Stored data entries:
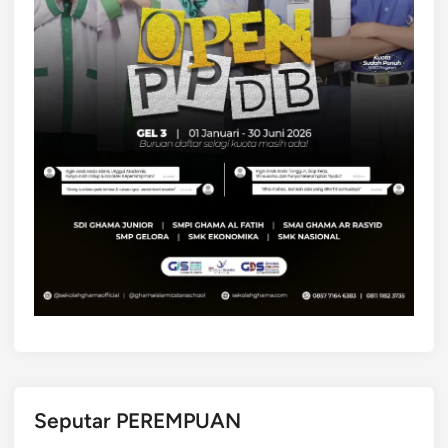
Seputar PEREMPUAN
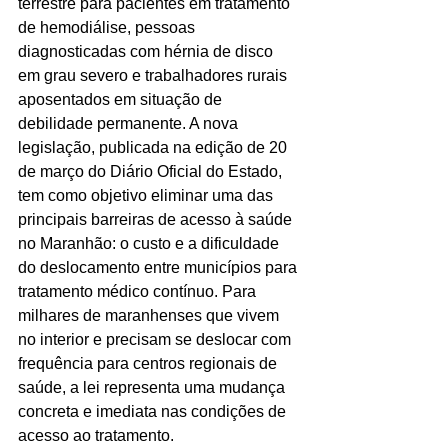
terrestre para pacientes em tratamento 
de hemodiálise, pessoas 
diagnosticadas com hérnia de disco 
em grau severo e trabalhadores rurais 
aposentados em situação de 
debilidade permanente. A nova 
legislação, publicada na edição de 20 
de março do Diário Oficial do Estado, 
tem como objetivo eliminar uma das 
principais barreiras de acesso à saúde 
no Maranhão: o custo e a dificuldade 
do deslocamento entre municípios para 
tratamento médico contínuo. Para 
milhares de maranhenses que vivem 
no interior e precisam se deslocar com 
frequência para centros regionais de 
saúde, a lei representa uma mudança 
concreta e imediata nas condições de 
acesso ao tratamento.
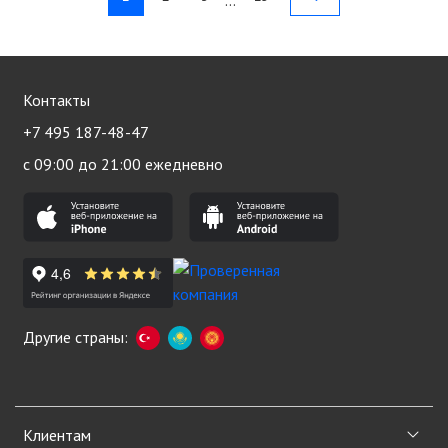
…
Контакты
+7 495 187-48-47
с 09:00 до 21:00 ежедневно
Другие страны:
Клиентам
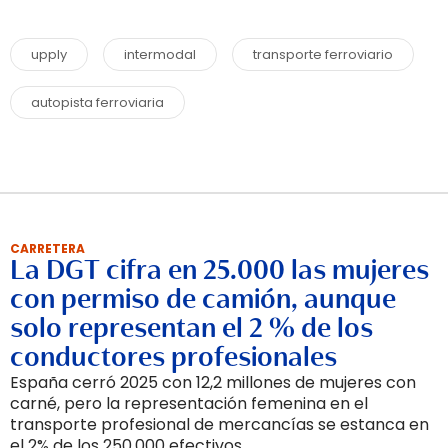
upply
intermodal
transporte ferroviario
autopista ferroviaria
CARRETERA
La DGT cifra en 25.000 las mujeres
con permiso de camión, aunque
solo representan el 2 % de los
conductores profesionales
España cerró 2025 con 12,2 millones de mujeres con
carné, pero la representación femenina en el
transporte profesional de mercancías se estanca en
el 2% de los 250.000 efectivos.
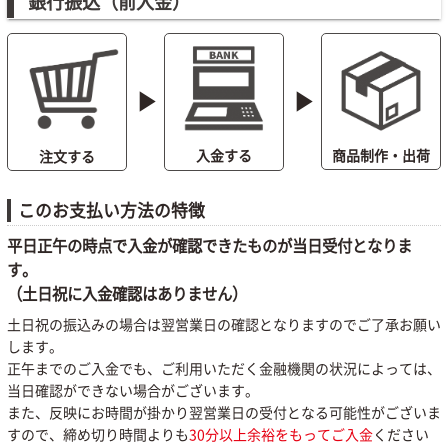
銀行振込（前入金）
play_arrow
play_arrow
商品制作・出荷
入金する
注文する
このお支払い方法の特徴
平日正午の時点で入金が確認できたものが当日受付となりま
す。
（土日祝に入金確認はありません）
土日祝の振込みの場合は翌営業日の確認となりますのでご了承お願い
します。
正午までのご入金でも、ご利用いただく金融機関の状況によっては、
当日確認ができない場合がございます。
また、反映にお時間が掛かり翌営業日の受付となる可能性がございま
すので、締め切り時間よりも
30分以上余裕をもってご入金
ください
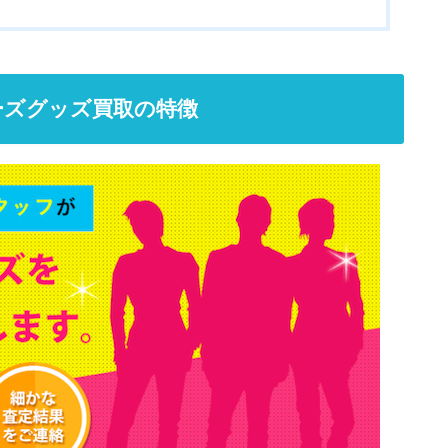
ーズグッズ買取の特徴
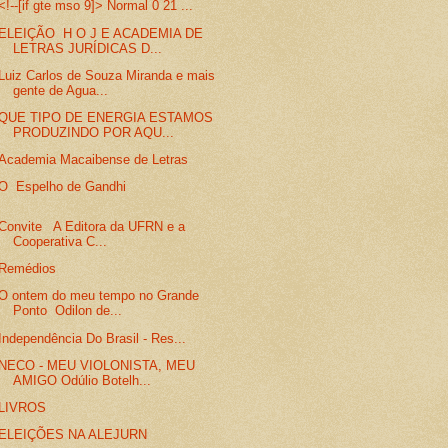
<!--[if gte mso 9]> Normal 0 21 ...
ELEIÇÃO H O J E ACADEMIA DE
LETRAS JURÍDICAS D...
Luiz Carlos de Souza Miranda e mais
gente de Agua...
QUE TIPO DE ENERGIA ESTAMOS
PRODUZINDO POR AQU...
Academia Macaibense de Letras
O Espelho de Gandhi
Convite A Editora da UFRN e a
Cooperativa C...
Remédios
O ontem do meu tempo no Grande
Ponto Odilon de...
Independência Do Brasil - Res...
NECO - MEU VIOLONISTA, MEU
AMIGO Odúlio Botelh...
LIVROS
ELEIÇÕES NA ALEJURN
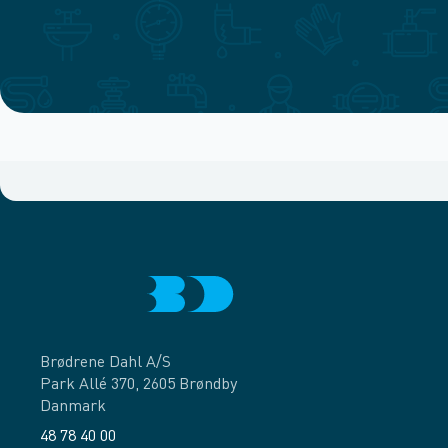
Brødrene Dahl A/S
Park Allé 370, 2605 Brøndby
Danmark
48 78 40 00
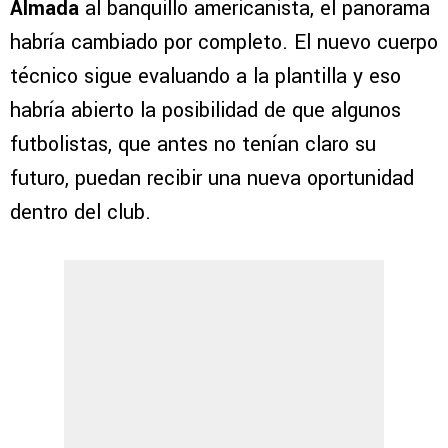
Almada
al banquillo americanista, el panorama
habría cambiado por completo. El nuevo cuerpo
técnico sigue evaluando a la plantilla y eso
habría abierto la posibilidad de que algunos
futbolistas, que antes no tenían claro su
futuro, puedan recibir una nueva oportunidad
dentro del club.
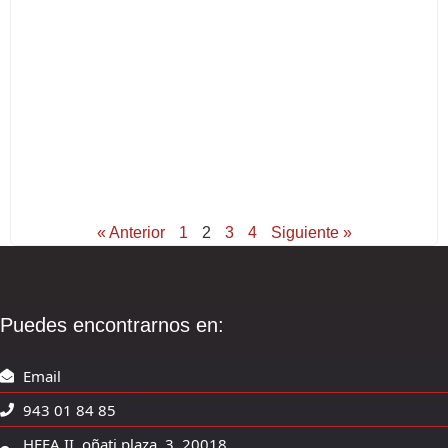
« Anterior
1
2
3
4
Siguiente »
Puedes encontrarnos en:
Email
943 01 84 85
HEFA II, oñati plaza, 3. 20018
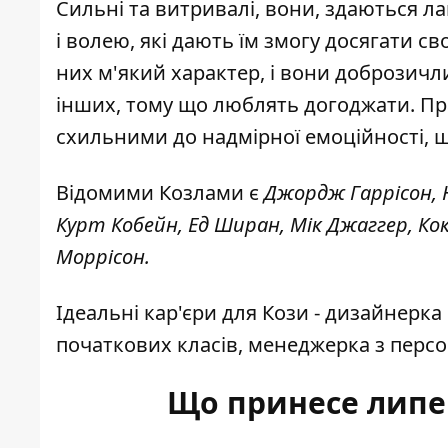
Сильні та витривалі, вони, здаються л
і волею, які дають їм змогу досягати св
них м'який характер, і вони доброзичл
інших, тому що люблять догоджати. Пр
схильними до надмірної емоційності, 
Відомими Козлами є
Джордж Гаррісон, Н
Курт Кобейн, Ед Ширан, Мік Джаггер, К
Моррісон.
Ідеальні кар'єри для Кози - дизайнерка
початкових класів, менеджерка з персо
Що принесе липе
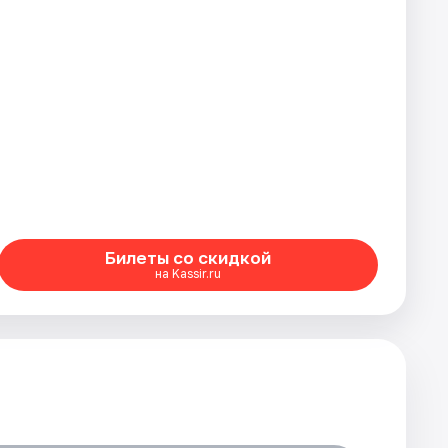
Билеты со скидкой
на Kassir.ru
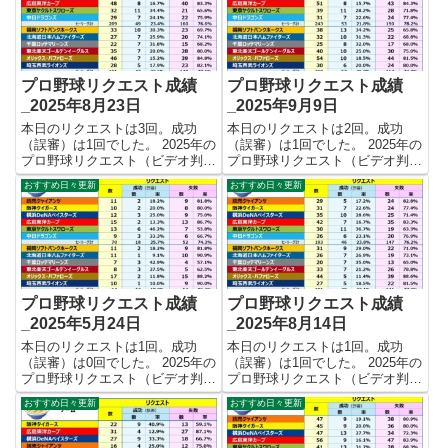
プロ野球リクエスト成績
プロ野球リクエスト成績
_2025年8月23日
_2025年9月9日
本日のリクエストは3回。成功
本日のリクエストは2回。成功
（誤審）は1回でした。 2025年の
（誤審）は1回でした。 2025年の
プロ野球リクエスト（ビデオ判
プロ野球リクエスト（ビデオ判
定）成績を記録集計しています。
定）成績を記録集計しています。
おすすめ日々更新
おすすめ日々更新
今シーズンのリクエスト成功率は
今シーズンのリクエスト成功率は
これで23.0%。リクエスト数400
これで23.8%。リクエスト数462
回、成功92回、失敗308回となり
回、成功110回、失敗352回とな
ました。 【リクエ...
りました。 【リク...
プロ野球リクエスト成績
プロ野球リクエスト成績
_2025年5月24日
_2025年8月14日
本日のリクエストは1回。成功
本日のリクエストは1回。成功
（誤審）は0回でした。 2025年の
（誤審）は1回でした。 2025年の
プロ野球リクエスト（ビデオ判
プロ野球リクエスト（ビデオ判
定）成績を記録集計しています。
定）成績を記録集計しています。
おすすめ日々更新
おすすめ日々更新
今シーズンのリクエスト成功率は
今シーズンのリクエスト成功率は
これで22.4%。リクエスト数134
これで23.0%。リクエスト数374
回、成功30回、失敗104回となり
回、成功86回、失敗288回となり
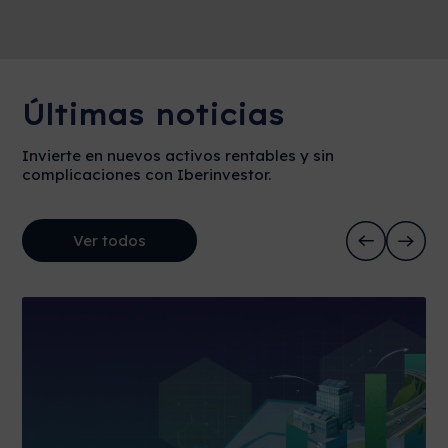
Últimas noticias
Invierte en nuevos activos rentables y sin
complicaciones con Iberinvestor.
Ver todos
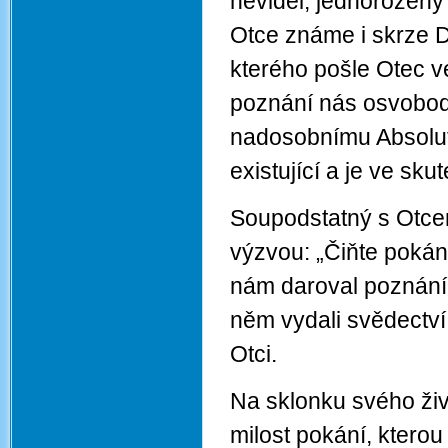
neviděl; jednorozený 
Otce známe i skrze D
kterého pošle Otec v
poznání nás osvobodi
nadosobnímu Absolutn
existující a je ve sku
Soupodstatný s Otce
výzvou: „Čiňte pokání
nám daroval poznání j
něm vydali svědectví.
Otci.
Na sklonku svého živ
milost pokání, kterou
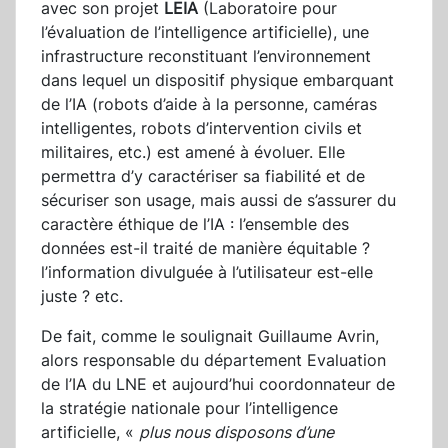
avec son projet
LEIA
(Laboratoire pour
l’évaluation de l’intelligence artificielle), une
infrastructure reconstituant l’environnement
dans lequel un dispositif physique embarquant
de l’IA (robots d’aide à la personne, caméras
intelligentes, robots d’intervention civils et
militaires, etc.) est amené à évoluer. Elle
permettra d’y caractériser sa fiabilité et de
sécuriser son usage, mais aussi de s’assurer du
caractère éthique de l’IA : l’ensemble des
données est-il traité de manière équitable ?
l’information divulguée à l’utilisateur est-elle
juste ? etc.
De fait, comme le soulignait Guillaume Avrin,
alors responsable du département Evaluation
de l’IA du LNE et aujourd’hui coordonnateur de
la stratégie nationale pour l’intelligence
artificielle, «
plus nous disposons d’une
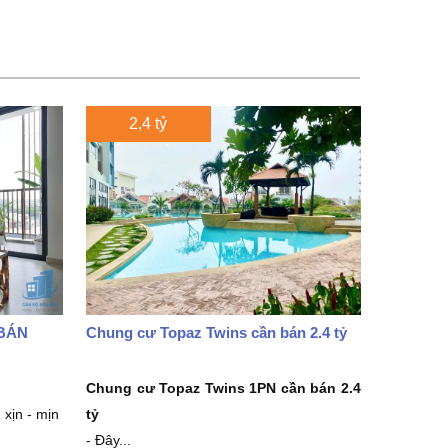
2,4 tỷ
BÁN
Chung cư Topaz Twins cần bán 2.4 tỷ
Chung cư Topaz Twins 1PN
cần bán 2.4
 xịn - mịn
tỷ
- Đây...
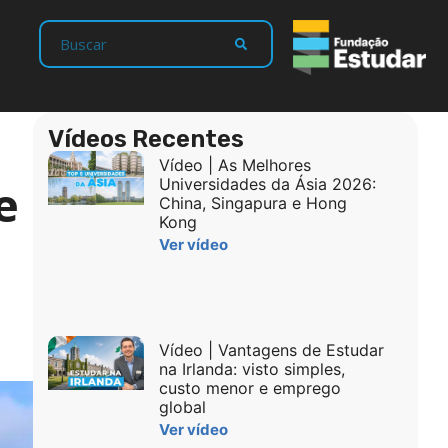
Vídeos Recentes
Vídeo | As Melhores
e
Universidades da Ásia 2026:
China, Singapura e Hong
Kong
Ver vídeo
Vídeo | Vantagens de Estudar
na Irlanda: visto simples,
custo menor e emprego
global
Ver vídeo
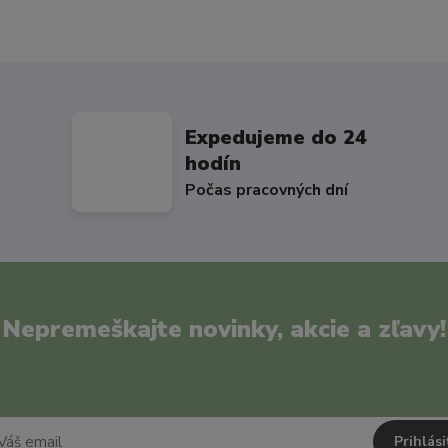
Expedujeme do 24
hodín
Počas pracovných dní
Nepremeškajte novinky, akcie a zľavy!
Prihlási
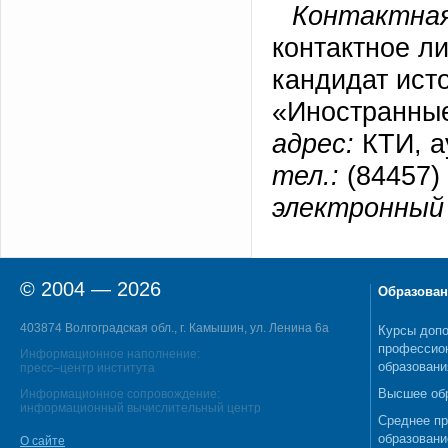
Контактная
контактное л
кандидат ист
«Иностранные
адрес:
КТИ, а
тел.:
(84457) 
электронный 
© 2004 — 2026
Образован
403874 Волгоградская обл., г. Камышин, ул. Ленина 6а
Курсы допо
профессио
Информационное наполнение:
образовани
пресс–центр института
Высшее об
Информационное сопровождение:
информационный вычислительный центр
Среднее п
образовани
О сайте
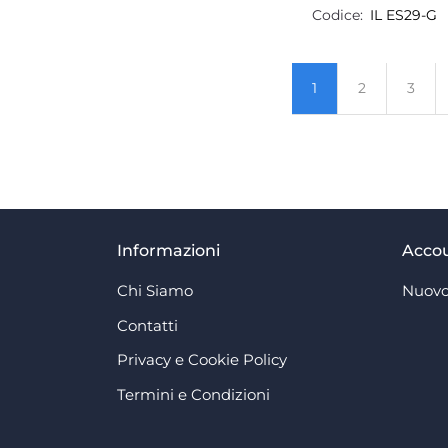
Codice:
IL ES29-G
1
2
3
Informazioni
Acco
Chi Siamo
Nuovo
Contatti
Privacy e Cookie Policy
Termini e Condizioni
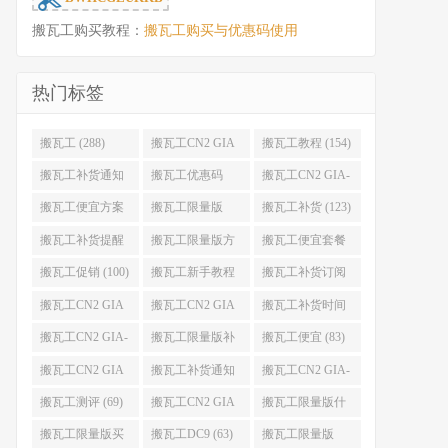
搬瓦工购买教程：
搬瓦工购买与优惠码使用
热门标签
搬瓦工 (288)
搬瓦工CN2 GIA
搬瓦工教程 (154)
(176)
搬瓦工补货通知
搬瓦工优惠码
搬瓦工CN2 GIA-
(132)
(131)
E (130)
搬瓦工便宜方案
搬瓦工限量版
搬瓦工补货 (123)
(128)
(126)
搬瓦工补货提醒
搬瓦工限量版方
搬瓦工便宜套餐
(106)
案 (106)
(103)
搬瓦工促销 (100)
搬瓦工新手教程
搬瓦工补货订阅
(98)
(98)
搬瓦工CN2 GIA
搬瓦工CN2 GIA
搬瓦工补货时间
便宜方案 (92)
限量版 (90)
(89)
搬瓦工CN2 GIA-
搬瓦工限量版补
搬瓦工便宜 (83)
E限量版 (84)
货 (84)
搬瓦工CN2 GIA
搬瓦工补货通知
搬瓦工CN2 GIA-
优惠 (82)
QQ群 (76)
E便宜套餐 (76)
搬瓦工测评 (69)
搬瓦工CN2 GIA
搬瓦工限量版什
限量版补货 (67)
么时候补货 (67)
搬瓦工限量版买
搬瓦工DC9 (63)
搬瓦工限量版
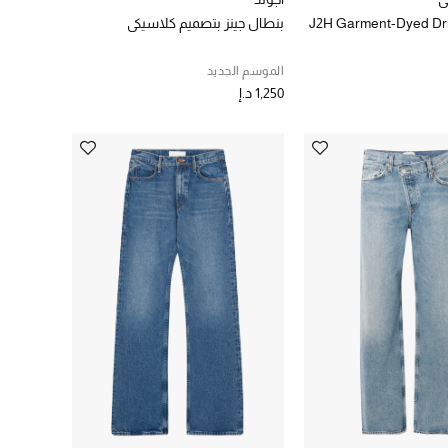
J2H Garment-Dyed Dri
بنطال جينز بتصميم كلاسيكي
الموسم الجديد
1,250 د.إ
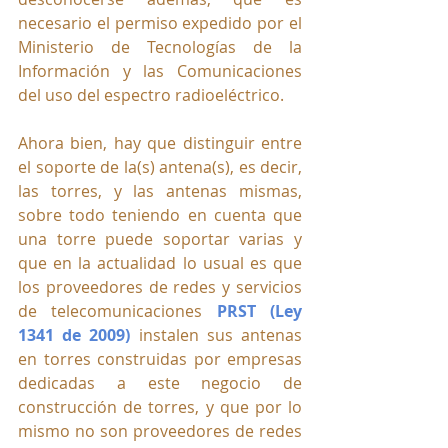
necesario el permiso expedido por el 
Ministerio de Tecnologías de la 
Información y las Comunicaciones 
del uso del espectro radioeléctrico.
Ahora bien, hay que distinguir entre 
el soporte de la(s) antena(s), es decir, 
las torres, y las antenas mismas, 
sobre todo teniendo en cuenta que 
una torre puede soportar varias y 
que en la actualidad lo usual es que 
los proveedores de redes y servicios 
de telecomunicaciones 
PRST (Ley 
1341 de 2009)
 instalen sus antenas 
en torres construidas por empresas 
dedicadas a este negocio de 
construcción de torres, y que por lo 
mismo no son proveedores de redes 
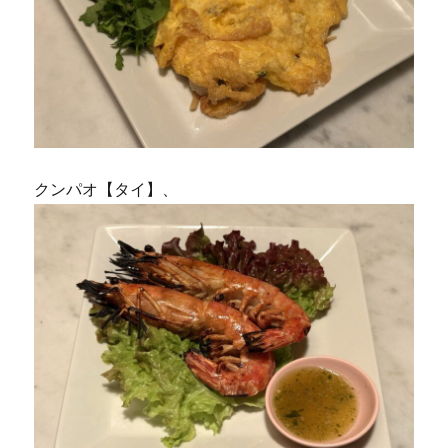
クンパオ【タイ】、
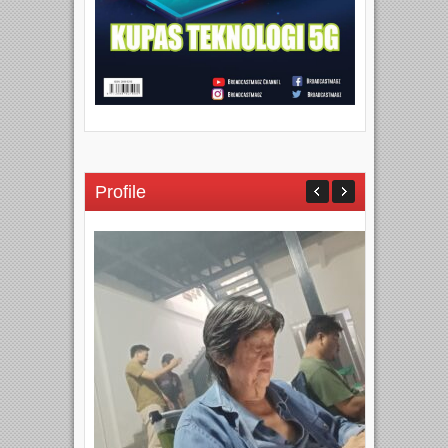
Profile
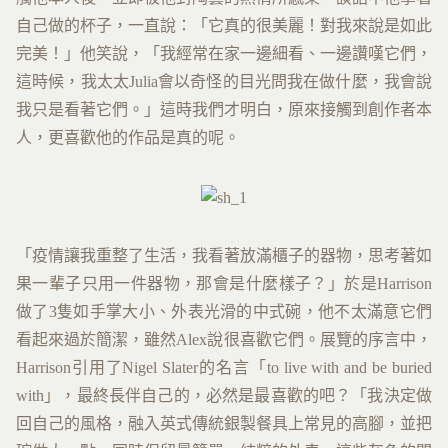
自己做的杯子，一直說：「它真的很美麗！對我來說是如此
完美！」他笑說，「我經常在家一邊細看、一邊讚嘆它們，
這時候，我太太Julia會以奇怪的目光問我在做什麼，我會說
我只是看著它們。」這時我們才明白，原來接觸到創作者本
人，更喜歡他的作品是真的呢。
「疫情讓我重整了生活，我看著放滿櫃子的器物，思考著如
果一輩子只用一件器物，那會是什麼樣子？」於是Harrison
做了3隻如手掌大小、外表光滑的中式碗，他不太滿意它們
看起來過於簡潔，雖然Alex說很喜歡它們。展覽的序言中，
Harrison引用了Nigel Slater的名言「to live with and be buried
with」，最終長伴自己的，必然是最喜歡的吧？「我決定做
回自己的風格，融入英式傳統銀製餐具上常見的高腳，並把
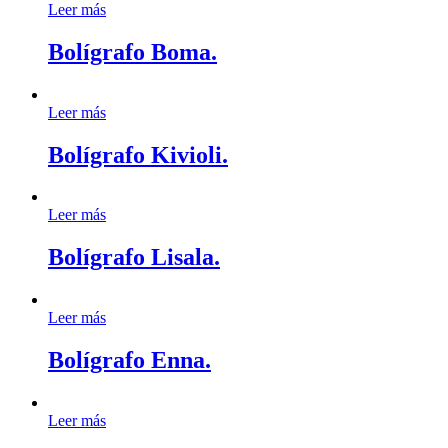
Leer más
Bolígrafo Boma.
Leer más
Bolígrafo Kivioli.
Leer más
Bolígrafo Lisala.
Leer más
Bolígrafo Enna.
Leer más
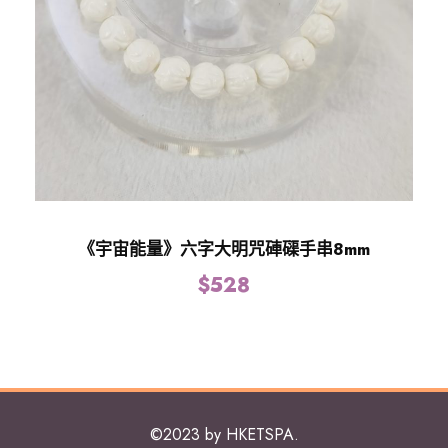
《宇宙能量》六字大明咒硨磲手串8mm
$
528
©2023 by HKETSPA.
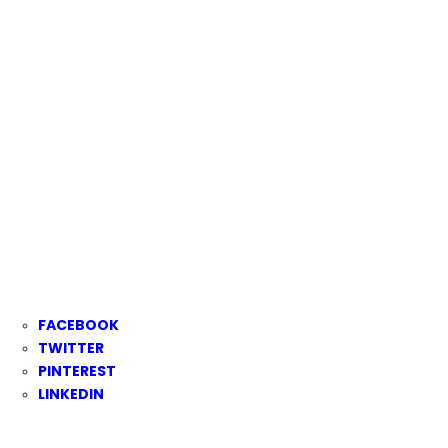
FACEBOOK
TWITTER
PINTEREST
LINKEDIN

-- ABOUT THIS TASK --
Check every line above for the string "Chung" and copy those that have it.

-- WRITTEN SOLUTION --
Chung cư Topaz Twins cần bán 2.4 tỷ
Chung cư Topaz Twins 1PN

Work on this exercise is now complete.